En l'espèce, devant le juge du tribunal judiciaire, [L] [E] n'a fait valoir aucun moyen relatif à l'absence de perspective raisonnable d'éloignement ; ce moyen est soutenu pour la première fois en appel pour solliciter sa mise en liberté.
Dans sa requête en prolongation de la rétention de [L] [E], l'autorité préfectorale fait valoir que :
- elle a saisi dès le 15 avril 2026 les autorités consulaires d'Algérie afin d'obtenir la délivrance d'un laissez-passer pour [L] [E] qui circulait sans document d'identité ou de voyage en cours de validité ;
- elle a envoyé un courrier de relance aux autorités consulaires le 4 mai 2026.
La réalité de ces diligences n'est pas contestée.
Il ressort des pièces du débat que l'autorité administrative a engagé des diligences dès le placement en rétention administrative afin d'obtenir la délivrance d'un laissez-passer consulaire et [L] [E] ne désigne précisément aucune insuffisance particulière de l'autorité préfectorale dans les diligences susceptibles d'être utilement engagées durant le mois suivant son placement en rétention administrative.

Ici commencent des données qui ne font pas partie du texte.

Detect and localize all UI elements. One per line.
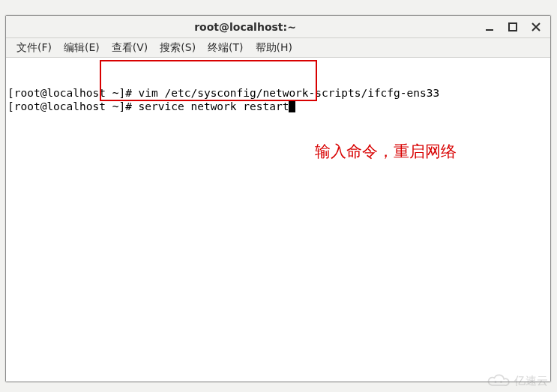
menu-file[interactable]: 文件(F) xyxy=(10,40,58,56)
watermark-text: 亿速云 xyxy=(514,374,548,388)
menubar: 文件(F) 编辑(E) 查看(V) 搜索(S) 终端(T) 帮助(H) xyxy=(6,38,550,58)
menu-terminal[interactable]: 终端(T) xyxy=(202,40,249,56)
window-title: root@localhost:~ xyxy=(6,21,484,33)
cursor xyxy=(289,100,295,112)
watermark: 亿速云 xyxy=(484,373,548,389)
close-button[interactable] xyxy=(531,22,541,32)
maximize-button[interactable] xyxy=(508,22,518,32)
svg-point-3 xyxy=(500,381,502,383)
menu-help[interactable]: 帮助(H) xyxy=(250,40,298,56)
terminal-line: [root@localhost ~]# service network rest… xyxy=(7,100,549,113)
svg-point-2 xyxy=(495,381,497,383)
terminal-line: [root@localhost ~]# vim /etc/sysconfig/n… xyxy=(7,86,549,100)
terminal-area[interactable]: [root@localhost ~]# vim /etc/sysconfig/n… xyxy=(6,58,550,382)
prompt: [root@localhost ~]# xyxy=(7,100,139,112)
terminal-window: root@localhost:~ 文件(F) 编辑(E) 查看(V) 搜索(S)… xyxy=(5,15,551,382)
minimize-button[interactable] xyxy=(484,22,495,32)
window-controls xyxy=(484,22,550,32)
titlebar: root@localhost:~ xyxy=(6,16,550,38)
svg-rect-0 xyxy=(486,29,493,31)
menu-search[interactable]: 搜索(S) xyxy=(154,40,202,56)
svg-rect-1 xyxy=(509,23,517,31)
command-text: service network restart xyxy=(139,100,289,112)
menu-edit[interactable]: 编辑(E) xyxy=(58,40,106,56)
command-text: vim /etc/sysconfig/network-scripts/ifcfg… xyxy=(139,87,440,99)
menu-view[interactable]: 查看(V) xyxy=(106,40,154,56)
prompt: [root@localhost ~]# xyxy=(7,87,139,99)
cloud-icon xyxy=(484,373,511,389)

Par ailleurs, il n'est pas établi par les éléments du dossier que l'identification de [L] [E] n'interviendra pas prochainement suite aux différentes démarches accomplies par l'administration, et que des perspectives d'éloignement seraient, à ce stade, inexistantes. Il n'est en effet pas possible de présumer de l'absence d'identification de l'intéressé ainsi que de l'absence de réponse des autorités consulaires dont il dépend, et le seul fait d'affirmer de façon générale qu'il n'existerait pas de perspective raisonnable d'éloignement vers l'Algérie est inopérant, d'autant plus au regard de la détente des relations diplomatiques entre la France et l'Algérie ces derniers jours.
Il en résulte que le moyen tiré de l'absence de perspective raisonnable d'éloignement ainsi que la prétention qui lui est associée tend uniquement à solliciter une mise en liberté et à obtenir de manière claire la mainlevée de la rétention administrative ce qui relève manifestement des prévisions de l'article L. 743-23 alinéa 2 du CESEDA.
Il y a lieu de considérer que les éléments invoqués par [L] [E] ne permettent pas de justifier qu'il soit mis à sa rétention administrative tandis qu'il n'invoque ni ne justifie d'aucune circonstance nouvelle de droit ou de fait depuis son placement en rétention.
Son appel doit dès lors être rejeté sans audience et l'ordonnance entreprise est confirmée.